BRIARCLIFF MANOR, N.Y – Briarcliff High School senior Rebecca Weiss was excited to find out that she is one of three Briarcliff students who have been chosen to be a National Merit Semifinalist.

"It's an extra thing that sets you apart," she said during an interview with semifinalists on Wednesday.

The other two National Merit Semifinalists from Briarcliff High School are Chetan Khanna and Aaron Rosen.

"When you're looking for something that's a distinction, (being a semifinalist) is one thing that pushes in your favor," Khanna said.

National Merit Semifinalists are chosen based on PSAT test scores. Weiss scored 222 out of 240, while Khanna and Rosen scored 221.

As semifinalists, Weiss, Khanna and Rosen are eligible to become National Merit Finalists, a distinction that may mean full scholarships to some colleges, and $1,000 per year for other colleges. In order to become a finalist, semifinalists must fill out an application that asks for an essay and recommendations, and they must score well on the SAT exam.

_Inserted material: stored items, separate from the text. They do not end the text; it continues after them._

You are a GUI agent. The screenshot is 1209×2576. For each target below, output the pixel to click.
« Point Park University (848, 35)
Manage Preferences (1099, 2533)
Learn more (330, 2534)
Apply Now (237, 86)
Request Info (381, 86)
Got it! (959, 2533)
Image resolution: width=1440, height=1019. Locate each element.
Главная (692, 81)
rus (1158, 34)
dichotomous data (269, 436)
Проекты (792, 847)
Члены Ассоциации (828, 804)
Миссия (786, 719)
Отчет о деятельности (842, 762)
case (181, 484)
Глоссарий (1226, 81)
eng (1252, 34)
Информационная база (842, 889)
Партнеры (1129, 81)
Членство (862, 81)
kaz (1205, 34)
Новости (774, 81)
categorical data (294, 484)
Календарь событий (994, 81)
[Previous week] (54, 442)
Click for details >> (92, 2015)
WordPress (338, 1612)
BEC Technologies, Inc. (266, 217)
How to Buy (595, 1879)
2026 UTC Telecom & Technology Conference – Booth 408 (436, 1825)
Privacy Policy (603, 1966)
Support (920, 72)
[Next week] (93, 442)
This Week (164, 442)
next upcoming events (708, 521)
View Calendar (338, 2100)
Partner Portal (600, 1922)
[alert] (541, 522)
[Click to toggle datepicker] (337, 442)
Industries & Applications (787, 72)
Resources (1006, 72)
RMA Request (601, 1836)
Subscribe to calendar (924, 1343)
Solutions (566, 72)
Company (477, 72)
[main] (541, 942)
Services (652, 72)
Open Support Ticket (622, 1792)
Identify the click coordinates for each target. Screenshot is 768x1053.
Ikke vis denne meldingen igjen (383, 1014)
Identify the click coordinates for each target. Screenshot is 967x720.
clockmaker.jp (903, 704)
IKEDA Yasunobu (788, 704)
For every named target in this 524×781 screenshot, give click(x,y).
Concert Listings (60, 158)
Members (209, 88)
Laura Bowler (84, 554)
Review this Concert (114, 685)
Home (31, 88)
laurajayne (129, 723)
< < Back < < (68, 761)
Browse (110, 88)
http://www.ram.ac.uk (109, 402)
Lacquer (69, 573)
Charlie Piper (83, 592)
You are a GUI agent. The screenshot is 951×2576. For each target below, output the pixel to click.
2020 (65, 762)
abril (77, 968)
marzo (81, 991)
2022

Khanna, who is of Indian descent, has already won money from the local Indian community for having the highest PSAT score. The community gave him $501 -- $500 for scoring well and an extra dollar because the number one is auspicious.

"I actually studied to take the SATs. I took a two-week SAT course offered by Princeton Review," Khanna said. "You do practice tests and they are graded for you, and you learn how to do specific things in math problems, reading and essays."

Rosen also prepared for the SAT and PSAT by taking a PSAT prep course that is offered at Briarcliff High School.

"You do practice tests and they tell you why this is right and this is wrong," Rosen said.

Weiss said she did not do much preparation for the PSAT, other than looking over some practice problems the night before the exam. For the SAT exam, she prepared by studying vocabulary words.

"I think the SAT does help you learn to think analytically," Weiss said.

Khanna agreed. "The math is not just about math, it's about problem solving," he said. "You learn to look at problems in a different way and to think outside the box."